The work of a free-lance writer has its interesting moments. These days I am a short order cook with a dozen dishes cooking, some just being dreamed up, some being garnished and sent off to the table. I'm grateful for all projects in the pipeline, as well as other unusual opportunities that have come my way.
Yesterday I had the honor to be part of a panel at Berklee College of Music, talking about emotional expression in Arab music. I was asked by Simon Shaheen, who recently joined the faculty there. Also on the panel was Robert Browning, the founder of the World Music Institute , accompanied by his lovely wife Helene, as well as qanun maestro Jamal Sinno and the excellent percussionist Tareq Rantisi, a recent Berklee grad. Simon asked me to join the panel in large part because there was no budget to bring anyone from out of town. I am glad for the opportunity. I focused on the heavy emotional content of the maqam called Saba. I really enjoyed the chance to sit back and think about this particular maqam, and how one has to handle it.

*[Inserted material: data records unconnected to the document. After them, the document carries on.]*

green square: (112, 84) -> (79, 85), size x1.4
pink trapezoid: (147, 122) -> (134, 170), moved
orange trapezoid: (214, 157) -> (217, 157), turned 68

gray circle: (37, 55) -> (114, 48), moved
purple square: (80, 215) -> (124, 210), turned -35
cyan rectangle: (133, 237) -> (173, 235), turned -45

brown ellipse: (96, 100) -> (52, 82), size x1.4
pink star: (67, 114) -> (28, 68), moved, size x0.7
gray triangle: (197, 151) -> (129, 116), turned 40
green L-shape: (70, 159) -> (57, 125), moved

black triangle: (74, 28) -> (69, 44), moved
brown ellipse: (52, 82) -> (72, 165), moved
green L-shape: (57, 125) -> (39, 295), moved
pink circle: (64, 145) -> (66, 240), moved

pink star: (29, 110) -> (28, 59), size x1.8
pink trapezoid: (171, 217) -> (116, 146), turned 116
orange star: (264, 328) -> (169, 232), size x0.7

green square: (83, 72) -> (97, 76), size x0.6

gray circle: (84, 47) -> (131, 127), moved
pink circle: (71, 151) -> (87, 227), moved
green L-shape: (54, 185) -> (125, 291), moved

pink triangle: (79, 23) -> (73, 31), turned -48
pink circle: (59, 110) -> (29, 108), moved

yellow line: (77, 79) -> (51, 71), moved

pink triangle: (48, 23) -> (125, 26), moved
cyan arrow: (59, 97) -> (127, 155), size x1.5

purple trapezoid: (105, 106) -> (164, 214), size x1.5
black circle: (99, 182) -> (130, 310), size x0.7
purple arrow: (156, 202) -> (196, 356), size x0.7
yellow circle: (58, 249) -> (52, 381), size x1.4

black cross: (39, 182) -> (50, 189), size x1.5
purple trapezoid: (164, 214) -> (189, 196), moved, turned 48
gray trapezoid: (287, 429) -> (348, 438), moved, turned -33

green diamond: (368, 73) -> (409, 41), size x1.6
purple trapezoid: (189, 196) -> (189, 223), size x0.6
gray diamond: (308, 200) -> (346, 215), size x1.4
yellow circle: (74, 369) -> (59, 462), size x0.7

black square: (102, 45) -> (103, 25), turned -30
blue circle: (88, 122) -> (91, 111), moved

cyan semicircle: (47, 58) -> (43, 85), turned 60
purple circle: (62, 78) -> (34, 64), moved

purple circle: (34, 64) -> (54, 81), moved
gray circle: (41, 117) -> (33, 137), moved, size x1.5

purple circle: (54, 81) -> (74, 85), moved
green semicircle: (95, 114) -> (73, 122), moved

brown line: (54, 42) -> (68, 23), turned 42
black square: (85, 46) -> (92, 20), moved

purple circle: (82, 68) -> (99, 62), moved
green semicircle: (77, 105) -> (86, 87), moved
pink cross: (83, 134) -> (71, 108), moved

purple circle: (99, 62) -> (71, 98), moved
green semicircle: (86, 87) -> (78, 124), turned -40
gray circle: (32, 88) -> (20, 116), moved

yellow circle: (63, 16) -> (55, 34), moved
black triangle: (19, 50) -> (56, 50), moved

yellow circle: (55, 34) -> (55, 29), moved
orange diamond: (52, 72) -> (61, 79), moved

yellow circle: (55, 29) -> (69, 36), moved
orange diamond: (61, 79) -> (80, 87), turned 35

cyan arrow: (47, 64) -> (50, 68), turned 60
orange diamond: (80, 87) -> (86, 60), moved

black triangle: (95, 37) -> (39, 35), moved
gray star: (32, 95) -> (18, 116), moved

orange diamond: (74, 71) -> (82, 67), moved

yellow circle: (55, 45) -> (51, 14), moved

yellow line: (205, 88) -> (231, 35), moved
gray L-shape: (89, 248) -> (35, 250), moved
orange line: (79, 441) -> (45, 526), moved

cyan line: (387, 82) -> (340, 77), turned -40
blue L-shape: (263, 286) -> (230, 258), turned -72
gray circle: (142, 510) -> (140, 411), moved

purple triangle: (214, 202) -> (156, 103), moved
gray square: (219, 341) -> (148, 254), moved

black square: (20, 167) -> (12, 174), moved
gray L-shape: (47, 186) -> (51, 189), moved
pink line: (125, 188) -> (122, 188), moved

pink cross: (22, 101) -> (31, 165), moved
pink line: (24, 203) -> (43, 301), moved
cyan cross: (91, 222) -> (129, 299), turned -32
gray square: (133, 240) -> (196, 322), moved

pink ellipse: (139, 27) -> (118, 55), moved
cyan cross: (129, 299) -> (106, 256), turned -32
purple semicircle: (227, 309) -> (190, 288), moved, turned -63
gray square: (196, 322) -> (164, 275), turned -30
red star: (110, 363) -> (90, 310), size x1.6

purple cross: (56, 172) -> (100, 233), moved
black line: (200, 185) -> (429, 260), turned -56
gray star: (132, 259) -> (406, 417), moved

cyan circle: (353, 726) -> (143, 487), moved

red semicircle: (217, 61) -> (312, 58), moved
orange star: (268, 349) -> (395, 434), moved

Then, Simon, Jamal and Tareq played a section of Simon's composition Arboresque that is all in Saba. Robert Browning spoke about his perspective on Tarab, musical ecstasy, in Middle Eastern music, based on his decades of presenting this music in New York City. The audience were Berklee faculty members, and this in itself was fantastic, for they all have incredible musical hearing abilities, and they all 'got' the theoretical aspects of what we were saying. What an audience!
You can read more about Saba and listen to samples of it at: maqamworld.com - page on saba I am thinking about writing a short piece on Saba ----- based on what we discussed and discovered. The emotional effect of the various maqamat is a subject of discussion among scholars, but from my own experience as a 20 some year student of the oud, musicians themselves don't TALK about the emotion of it, they just play it and experience it.